His eyes shifted violently toward me and I stepped back.
"Hate you?"
"Yes." My words were soft.
"I thought I did once."
"But..."
"I don't hate you anymore, Cass. I never really did."
"Good." I breathed, still unsure. Yeah, not quite the mad profession of love you could find in those stupid romance novels. They set expectations far too high.
Josh circled around the grave and I drank the sight of him, imprinting all the details of his face in that fuzzy brain of mine. His jawline, the tensed muscles in his neck, the lines of his collarbone pushing against his tight shirt.
The need to feel him made me take a step in his direction. He stared back at me as if he expected me to come even closer. As if he wanted me to?
"You're leaving for Kansas City tomorrow?" he asked.
"Yep. I'll be staying at Mr. Guidi's until you and Eleanor take over."
Shit. Saying her name felt like having my throat skinned from the inside. He nodded but didn't say anything. Josh was kind of silent tonight. Maybe it was better that way.
He leaned forward so that the tips of his fingers brushed at the gravestone. It looked like his last goodbye.
"Can you do something for me?"
Nothing I could do now would cost me as much as what I had already. So it was easy for me to answer. "Of course."
"Can you walk with me down to Sweet Angel Point?"
The longer I waited to turn my back on him, the longer my heart would bleed.
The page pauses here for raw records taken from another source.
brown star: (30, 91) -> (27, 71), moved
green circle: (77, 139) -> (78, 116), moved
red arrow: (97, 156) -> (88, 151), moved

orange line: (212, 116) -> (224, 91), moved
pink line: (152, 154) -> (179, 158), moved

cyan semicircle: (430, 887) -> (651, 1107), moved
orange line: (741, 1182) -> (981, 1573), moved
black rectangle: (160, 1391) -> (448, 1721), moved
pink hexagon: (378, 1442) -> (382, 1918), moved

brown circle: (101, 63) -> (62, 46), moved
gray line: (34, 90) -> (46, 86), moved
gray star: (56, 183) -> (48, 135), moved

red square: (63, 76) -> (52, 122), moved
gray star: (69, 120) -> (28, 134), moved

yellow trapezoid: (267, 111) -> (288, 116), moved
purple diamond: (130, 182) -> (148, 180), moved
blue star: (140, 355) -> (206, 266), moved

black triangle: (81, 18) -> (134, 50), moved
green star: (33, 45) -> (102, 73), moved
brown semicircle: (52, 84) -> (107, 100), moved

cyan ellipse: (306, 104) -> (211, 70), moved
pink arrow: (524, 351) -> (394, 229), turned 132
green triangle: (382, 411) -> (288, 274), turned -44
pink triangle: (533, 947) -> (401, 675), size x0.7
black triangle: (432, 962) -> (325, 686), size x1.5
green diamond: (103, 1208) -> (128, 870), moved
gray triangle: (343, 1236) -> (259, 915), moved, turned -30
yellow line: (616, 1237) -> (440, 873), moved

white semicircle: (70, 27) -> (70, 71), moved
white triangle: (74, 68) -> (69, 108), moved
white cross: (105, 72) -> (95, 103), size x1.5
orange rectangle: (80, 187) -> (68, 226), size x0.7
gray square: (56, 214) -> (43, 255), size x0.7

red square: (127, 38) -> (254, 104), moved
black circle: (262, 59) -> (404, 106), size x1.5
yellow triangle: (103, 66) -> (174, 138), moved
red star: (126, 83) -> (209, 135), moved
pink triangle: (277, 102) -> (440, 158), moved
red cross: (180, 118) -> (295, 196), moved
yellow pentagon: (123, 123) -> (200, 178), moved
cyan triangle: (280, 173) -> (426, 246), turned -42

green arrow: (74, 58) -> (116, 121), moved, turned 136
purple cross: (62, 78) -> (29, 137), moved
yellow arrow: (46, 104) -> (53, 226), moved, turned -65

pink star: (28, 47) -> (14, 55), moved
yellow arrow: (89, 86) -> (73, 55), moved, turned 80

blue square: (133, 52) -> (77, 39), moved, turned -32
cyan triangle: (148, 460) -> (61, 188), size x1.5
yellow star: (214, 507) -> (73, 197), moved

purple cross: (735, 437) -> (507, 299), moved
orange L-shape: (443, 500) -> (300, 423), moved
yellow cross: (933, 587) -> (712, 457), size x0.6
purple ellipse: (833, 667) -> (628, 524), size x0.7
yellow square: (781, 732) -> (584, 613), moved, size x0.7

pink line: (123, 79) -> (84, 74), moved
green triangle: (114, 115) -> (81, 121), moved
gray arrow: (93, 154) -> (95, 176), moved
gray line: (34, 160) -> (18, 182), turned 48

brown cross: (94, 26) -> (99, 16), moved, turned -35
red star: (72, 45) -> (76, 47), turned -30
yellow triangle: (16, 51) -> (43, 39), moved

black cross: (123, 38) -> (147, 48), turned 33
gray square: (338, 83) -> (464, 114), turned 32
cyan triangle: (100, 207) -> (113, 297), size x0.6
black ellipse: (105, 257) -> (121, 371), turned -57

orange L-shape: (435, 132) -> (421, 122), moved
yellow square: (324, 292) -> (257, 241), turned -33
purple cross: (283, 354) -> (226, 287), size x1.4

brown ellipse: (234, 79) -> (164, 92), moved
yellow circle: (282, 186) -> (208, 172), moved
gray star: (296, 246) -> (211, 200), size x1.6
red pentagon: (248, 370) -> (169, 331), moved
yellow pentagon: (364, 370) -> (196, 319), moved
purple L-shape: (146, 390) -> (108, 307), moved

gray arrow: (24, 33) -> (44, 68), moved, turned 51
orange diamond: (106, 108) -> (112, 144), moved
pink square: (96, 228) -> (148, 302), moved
Going to Sweet Angel Point would leave it to hang dry.
"Yes." My heart could take the hit because I wouldn't need it after tonight.
So, after one last nod at Gran's grave, we started toward the other exit. It wasn't an arch like the main entrance I'd used before, but a small, rotten wooden gate. It creaked when it closed behind us. We started down the path and I kept myself busy by letting my palm caress the top of the high wild grass bordering the path. I let the last rays of sun warm my skin.
"Will Sam go with you to Kansas City?"
"Why on earth do you think that?"
Josh gave me a stiff nod. "He proposed."
"And my answer was 'no,' and it still is."
I swear I saw the tension ease from his shoulders. They sank. He still didn't look at me.
"I'm not going back on my word, Josh. I promised I wouldn't step in your and Lenor's way and I won't."
He didn't say anything else for a while. He took my elbow a couple of times to guide me along the uneven path. I'd miss the strength of his hold on me. But that was the only connection we had. It was like traveling back to when I'd arrived in Oxford, totally unwanted. And that so wasn't the feeling I wanted to take away with me... to torture me for the rest of my life.
"How did the job hunting go in D.C?" I asked.
"Well. I met with a senator." He named a guy that even I had heard of. "I might join his staff. It won't be as well paid as the job I was offered by Lenor's dad, but the money is still good and I can see myself doing it for a while."
Hmm. "I thought that dick Carrington would keep the job offer open."
"It's not happening," he answered flatly. "It's for the best."
I wasn't going to give Josh career advice. I didn't even know what I'd do for a living tomorrow, or where, for that mattered. So if he told me it was "for the best," I trusted him that it was, for him and for Lucas.
The path came to an end. We'd reached Sweet Angel Point. Josh's truck was parked there.
I stepped around the cotton tree. Josh stood next to it. He leaned against it, his hands buried deep in his pockets, fists clenched. He rested his right shoulder against the trunk. I saw him swallow and the fire reappeared in his eyes, not as fierce as before, but slow-burning... like foreplay. Now it was my turn to swallow and to ignore-well, at least try to ignore-the ache traveling from my tummy to that place between my legs.